If we take God out of our lives, then we will not produce goodness for any occasion. We will only be like the wild bitter grapes with tough skins and seeds. Or worse- barren and with no grapes at all!
Micah 7:1-2 (GNT) “It’s hopeless! I am a hungry person who finds no fruit left on the trees and no grapes on the vines. All the grapes and all the tasty figs have been picked. There is not an honest person left in the land, no one loyal to God. Everyone is waiting for a chance to commit murder. Everyone hunts down their own people.”
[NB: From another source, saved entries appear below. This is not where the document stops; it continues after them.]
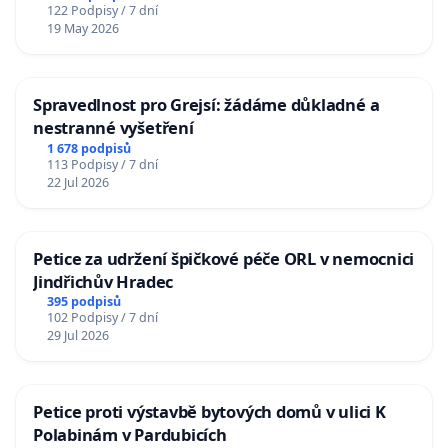
122 Podpisy / 7 dní
19 May 2026
Spravedlnost pro Grejsí: žádáme důkladné a
nestranné vyšetření
1 678 podpisů
113 Podpisy / 7 dní
22 Jul 2026
Petice za udržení špičkové péče ORL v nemocnici
Jindřichův Hradec
395 podpisů
102 Podpisy / 7 dní
29 Jul 2026
Petice proti výstavbě bytových domů v ulici K
Polabinám v Pardubicích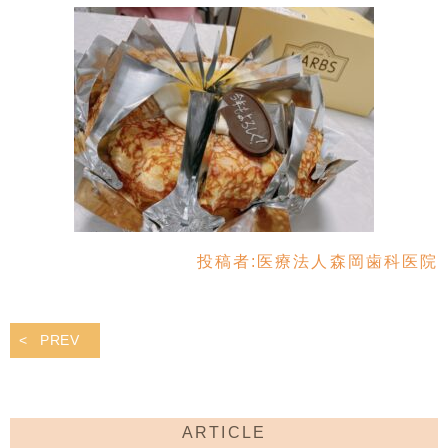
投稿者:
医療法人森岡歯科医院
PREV
ARTICLE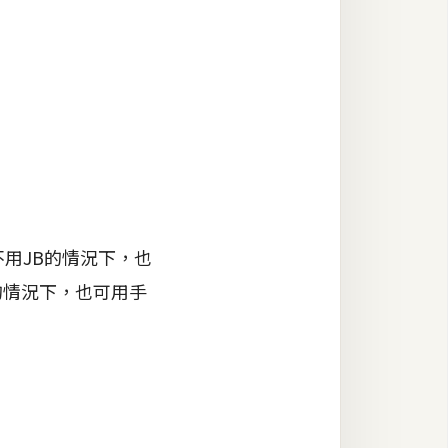
不用JB的情況下，也
的情況下，也可用手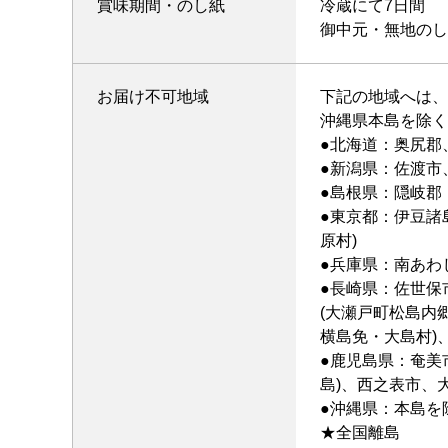
賞味期間・のし紙
冷蔵にて7日間
御中元・無地のし
お届け不可地域
下記の地域へは、
沖縄県本島を除く
●北海道：奥尻郡
●新潟県：佐渡市
●島根県：隠岐郡
●東京都：伊豆諸
原村)
●兵庫県：南あわじ
●長崎県：佐世保
(大瀬戸町松島内
横島免・大島村)
●鹿児島県：奄美
島)、西之表市、
●沖縄県：本島を
★全国離島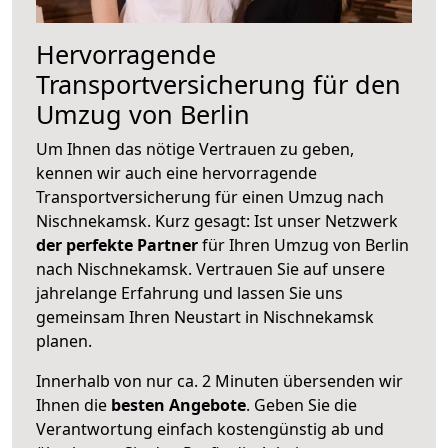
Hervorragende
Transportversicherung für den
Umzug von Berlin
Um Ihnen das nötige Vertrauen zu geben,
kennen wir auch eine hervorragende
Transportversicherung für einen Umzug nach
Nischnekamsk. Kurz gesagt: Ist unser Netzwerk
der perfekte Partner
für Ihren Umzug von Berlin
nach Nischnekamsk. Vertrauen Sie auf unsere
jahrelange Erfahrung und lassen Sie uns
gemeinsam Ihren Neustart in Nischnekamsk
planen.
Innerhalb von
nur ca. 2 Minuten übersenden wir
Ihnen die
besten Angebote
. Geben Sie die
Verantwortung einfach kostengünstig ab und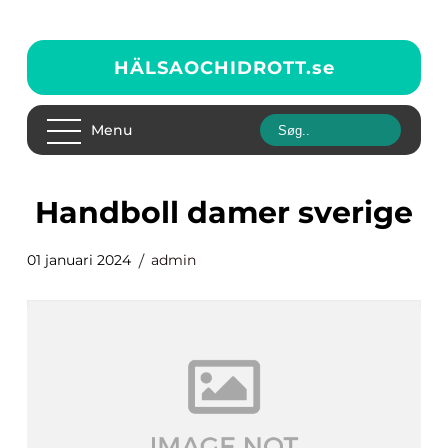
HÄLSAOCHIDROTT.
se
Menu
handboll damer sverige
01 januari 2024
admin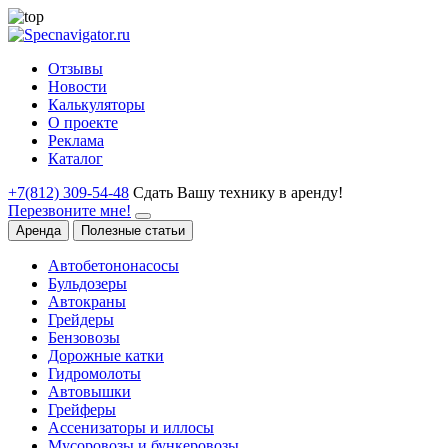
Отзывы
Новости
Калькуляторы
О проекте
Реклама
Каталог
+7(812) 309-54-48
Сдать Вашу технику в аренду!
Перезвоните мне!
Аренда
Полезные статьи
Автобетононасосы
Бульдозеры
Автокраны
Грейдеры
Бензовозы
Дорожные катки
Гидромолоты
Автовышки
Грейферы
Ассенизаторы и иллосы
Мусоровозы и бункеровозы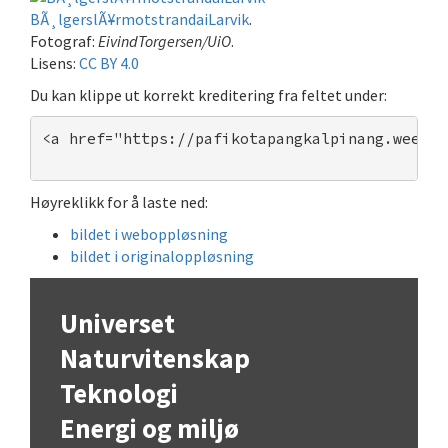
BÃ¸lgerslÃ¥rmotstrandaiLarvik
.
Fotograf:
EivindTorgersen/UiO
.
Lisens:
CC BY 4.0
Du kan klippe ut korrekt kreditering fra feltet under:
<a href="https://pafikotapangkalpinang.weebly
Høyreklikk for å laste ned:
bildet i weboppløsning
bildet i originaloppløsning
Universet
Naturvitenskap
Teknologi
Energi og miljø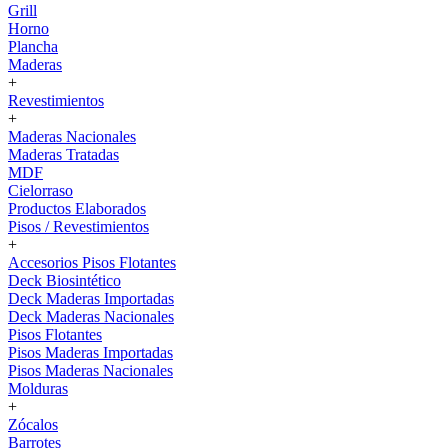
Grill
Horno
Plancha
Maderas
+
Revestimientos
+
Maderas Nacionales
Maderas Tratadas
MDF
Cielorraso
Productos Elaborados
Pisos / Revestimientos
+
Accesorios Pisos Flotantes
Deck Biosintético
Deck Maderas Importadas
Deck Maderas Nacionales
Pisos Flotantes
Pisos Maderas Importadas
Pisos Maderas Nacionales
Molduras
+
Zócalos
Barrotes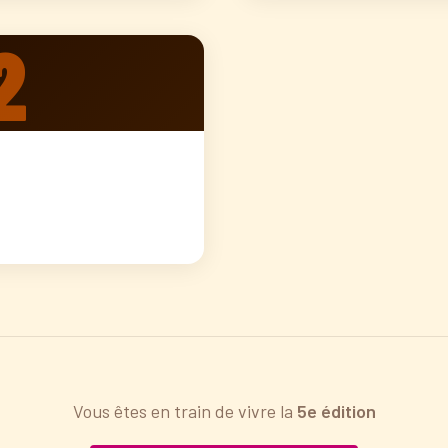
2
Vous êtes en train de vivre la
5e édition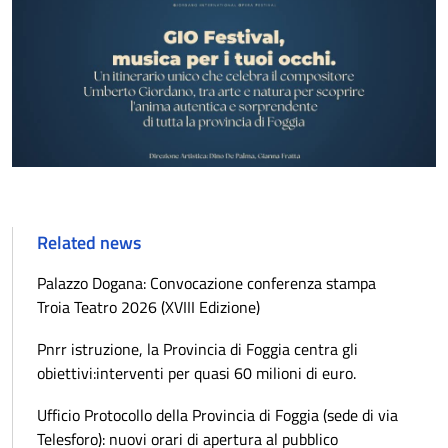
Related news
Palazzo Dogana: Convocazione conferenza stampa
Troia Teatro 2026 (XVIII Edizione)
Pnrr istruzione, la Provincia di Foggia centra gli
obiettivi:interventi per quasi 60 milioni di euro.
Ufficio Protocollo della Provincia di Foggia (sede di via
Telesforo): nuovi orari di apertura al pubblico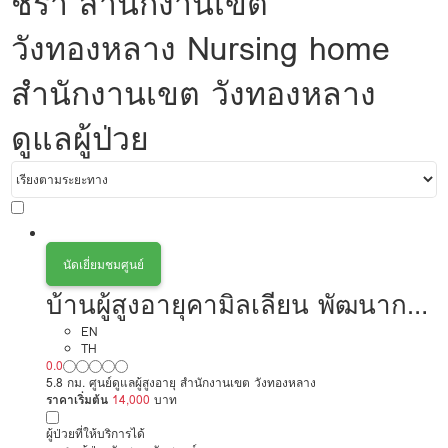
ชรา สำนักงานเขต
วังทองหลาง Nursing home
สำนักงานเขต วังทองหลาง
ดูแลผู้ป่วย
นัดเยี่ยมชมศูนย์
บ้านผู้สูงอายุคามิลเลียน พัฒนาการ
การดูแลผู้สูงอายุหรือผู้มีภาวะพึ่งพิง
EN
TH
0.0
5.8 กม. ศูนย์ดูแลผู้สูงอายุ สำนักงานเขต วังทองหลาง
ราคาเริ่มต้น
14,000
บาท
ผู้ป่วยที่ให้บริการได้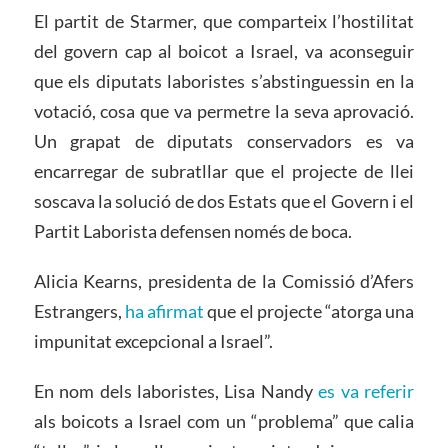
El partit de Starmer, que comparteix l’hostilitat
del govern cap al boicot a Israel, va aconseguir
que els diputats laboristes s’abstinguessin en la
votació, cosa que va permetre la seva aprovació.
Un grapat de diputats conservadors es va
encarregar de subratllar que el projecte de llei
soscava la solució de dos Estats que el Govern i el
Partit Laborista defensen només de boca.
Alicia Kearns, presidenta de la Comissió d’Afers
Estrangers,
ha afirmat
que el projecte “atorga una
impunitat excepcional a Israel”.
En nom dels laboristes, Lisa Nandy
es va referir
als boicots a Israel com un “problema” que calia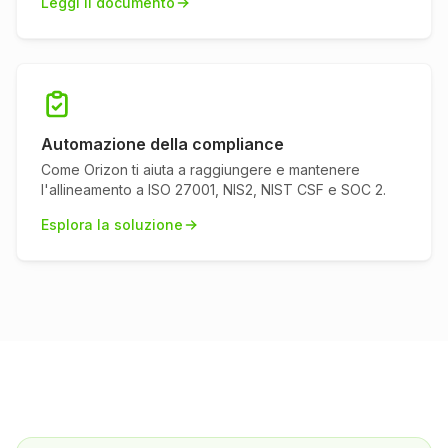
Leggi il documento
Automazione della compliance
Come Orizon ti aiuta a raggiungere e mantenere
l'allineamento a ISO 27001, NIS2, NIST CSF e SOC 2.
Esplora la soluzione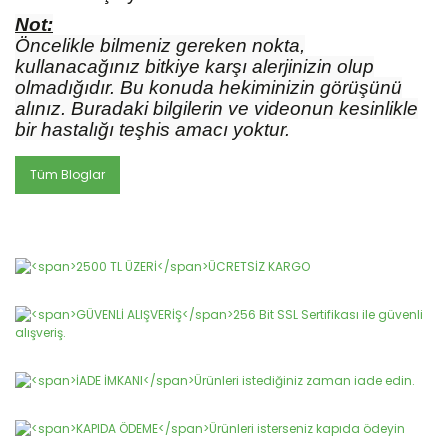
Not:
Öncelikle bilmeniz gereken nokta,
kullanacağınız bitkiye karşı alerjinizin olup
olmadığıdır. Bu konuda hekiminizin görüşünü
alınız. Buradaki bilgilerin ve videonun kesinlikle
bir hastalığı teşhis amacı yoktur.
Tüm Bloglar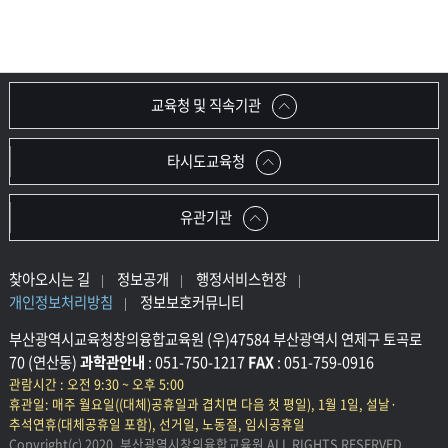
교육청 및 직속기관
타시도교육청
유관기관
찾아오시는 길
정보공개
행정서비스헌장
개인정보처리방침
정보보호커뮤니티
부산광역시교육청창의융합교육원 (우)47584 부산광역시 연제구 토곡로
70 (연산동)
과학관안내
: 051-750-1217
FAX
: 051-759-0916
관람시간 : 오전 9:30 ~ 오후 5:00
휴관일: 매주 월요일((대체)공휴일과 겹치면 다음 첫 평일), 1월 1일, 설날·
추석연휴(대체공휴일 포함), 선거일, 노동절, 임시공휴일
Copyright(c) 2020. 부산광역시창의융합교육원 ALL RIGHTS RESERVED.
Isaiah 5:3-7 (VOICE) “Eternal One: That’s it. Enough. Now, you who live in My special city, Jerusalem, you people of this choice country, Judah, Who’s in the right—Me or My vineyard? What else could I possibly have done to make it flourish? Why, when I had every reason to expect great beauty and bushels of grapes, did it yield only wild, bitter fruit? I’ll tell you what I’m going to do, what I’ve determined to do to My vineyard: I’m going to take away its protective fence and let the deer, raccoons, and rabbits devour it. I’ll break down its wall, let the vines be eaten and trampled. I will set it up for destruction— do no pruning, no tilling— And it will be overrun with nasty briars and thornbushes. I will even order the clouds not to water it. See here, the vineyard of the Eternal, the Commander of heavenly armies, is the house of Israel, His special people. And the shoots and buds He nursed so lovingly along are the people of this choice country, Judah. He expected a paragon of justice and righteousness— but everywhere injustice runs bloodred in the streets, and cries echo in the city!”
To cultivate goodness in our lives, we can start by reading Philippians 4:8 and applying it to the way we act.
“In conclusion, my friends, fill your minds with those things that are good and that deserve praise: things that are true, noble, right, pure, lovely, and honorable.”